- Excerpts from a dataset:
################
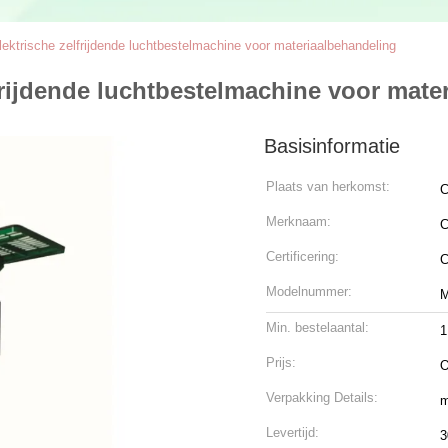
ektrische zelfrijdende luchtbestelmachine voor materiaalbehandeling
frijdende luchtbestelmachine voor mate
Basisinformatie
Plaats van herkomst:
C
Merknaam:
C
Certificering:
Modelnummer:
Min. bestelaantal:
1
Prijs:
O
Verpakking Details:
m
Levertijd:
3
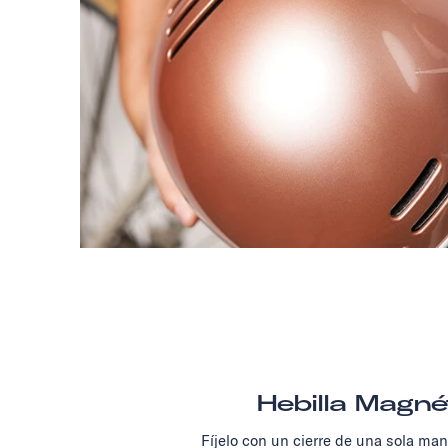
Hebilla Magné
Fíjelo con un cierre de una sola ma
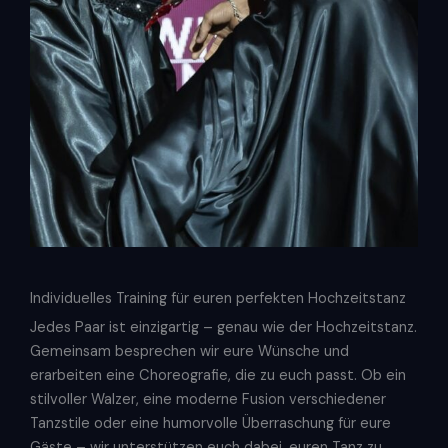
Individuelles Training für euren perfekten Hochzeitstanz
Jedes Paar ist einzigartig – genau wie der Hochzeitstanz.
Gemeinsam besprechen wir eure Wünsche und
erarbeiten eine Choreografie, die zu euch passt. Ob ein
stilvoller Walzer, eine moderne Fusion verschiedener
Tanzstile oder eine humorvolle Überraschung für eure
Gäste – wir unterstützen euch dabei, euren Tanz zu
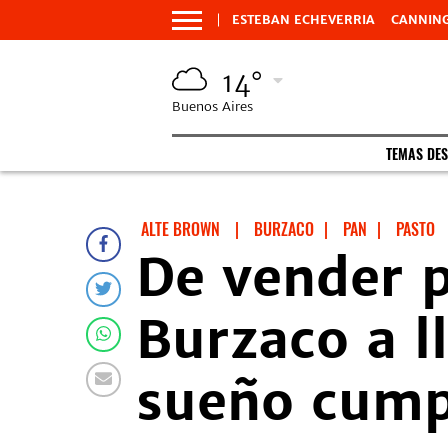
ESTEBAN ECHEVERRIA
CANNIN
14°
Buenos Aires
TEMAS DE
ALTE BROWN
|
BURZACO
|
PAN
|
PASTO
De vender p
Burzaco a l
sueño cump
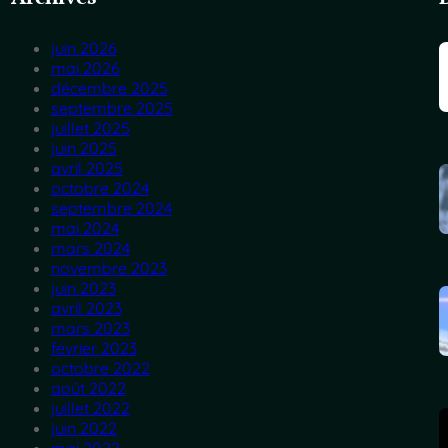
juin 2026
mai 2026
décembre 2025
septembre 2025
juillet 2025
juin 2025
avril 2025
octobre 2024
septembre 2024
mai 2024
mars 2024
novembre 2023
juin 2023
avril 2023
mars 2023
février 2023
octobre 2022
août 2022
juillet 2022
juin 2022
################
Return all the data exactly, pictures omitted.

ektrische zelfrijdende luchtbestelmachine voor materiaalbehandeling
frijdende luchtbestelmachine voor mate
Basisinformatie
Plaats van herkomst:
C
Merknaam:
C
Certificering:
Modelnummer:
Min. bestelaantal:
1
Prijs:
O
Verpakking Details:
m
Levertijd:
3
Hebilla Magné
Fíjelo con un cierre de una sola ma
Individuelles Training für euren perfekten Hochzeitstanz
Jedes Paar ist einzigartig – genau wie der Hochzeitstanz.
Gemeinsam besprechen wir eure Wünsche und
erarbeiten eine Choreografie, die zu euch passt. Ob ein
stilvoller Walzer, eine moderne Fusion verschiedener
Tanzstile oder eine humorvolle Überraschung für eure
Gäste – wir unterstützen euch dabei, euren Tanz zu
ESTEBAN ECHEVERRIA
CANNIN
14°
Buenos Aires
TEMAS DE
ALTE BROWN
|
BURZACO
|
PAN
|
PASTO
De vender p
Burzaco a l
sueño cump
juin 2026
mai 2026
décembre 2025
septembre 2025
juillet 2025
juin 2025
avril 2025
octobre 2024
septembre 2024
mai 2024
mars 2024
novembre 2023
juin 2023
avril 2023
mars 2023
février 2023
octobre 2022
août 2022
juillet 2022
juin 2022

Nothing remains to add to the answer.